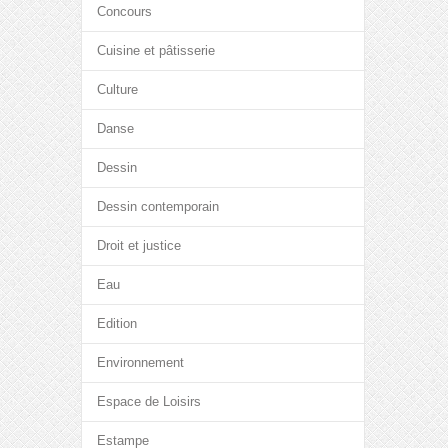
Concours
Cuisine et pâtisserie
Culture
Danse
Dessin
Dessin contemporain
Droit et justice
Eau
Edition
Environnement
Espace de Loisirs
Estampe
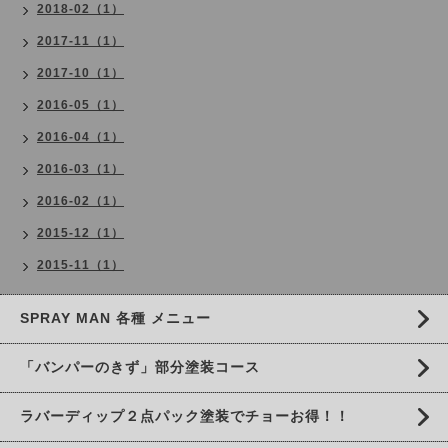
2018-02（1）
2017-11（1）
2017-10（1）
2016-05（1）
2016-04（1）
2016-03（1）
2016-02（1）
2015-12（1）
2015-11（1）
SPRAY MAN 各種 メニュー
「バンパーのきず」部分塗装コース
ラバーディップ２点パック塗装でチョーお得！！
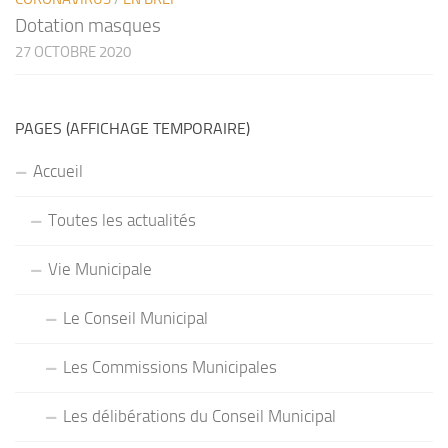
Dotation masques
27 OCTOBRE 2020
PAGES (AFFICHAGE TEMPORAIRE)
Accueil
Toutes les actualités
Vie Municipale
Le Conseil Municipal
Les Commissions Municipales
Les délibérations du Conseil Municipal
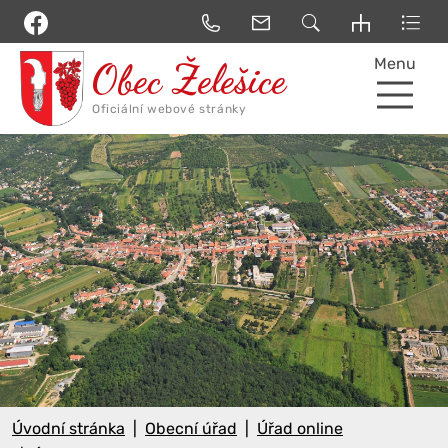
Menu
Úvodní stránka
Obecní úřad
Úřad online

□ □ □ □

## Task directions
Reproduce all the entries that precede this task, word for word, minus any pictures.

## Written answer
Concours
Cuisine et pâtisserie
Culture
Danse
Dessin
Dessin contemporain
Droit et justice
Eau
Edition
Environnement
Espace de Loisirs
Estampe
2018-02（1）
2017-11（1）
2017-10（1）
2016-05（1）
2016-04（1）
2016-03（1）
2016-02（1）
2015-12（1）
2015-11（1）
SPRAY MAN 各種 メニュー
「バンパーのきず」部分塗装コース
ラバーディップ２点パック塗装でチョーお得！！
Dotation masques
27 OCTOBRE 2020
PAGES (AFFICHAGE TEMPORAIRE)
Accueil
Toutes les actualités
Vie Municipale
Le Conseil Municipal
Les Commissions Municipales
Les délibérations du Conseil Municipal
Menu
Úvodní stránka
Obecní úřad
Úřad online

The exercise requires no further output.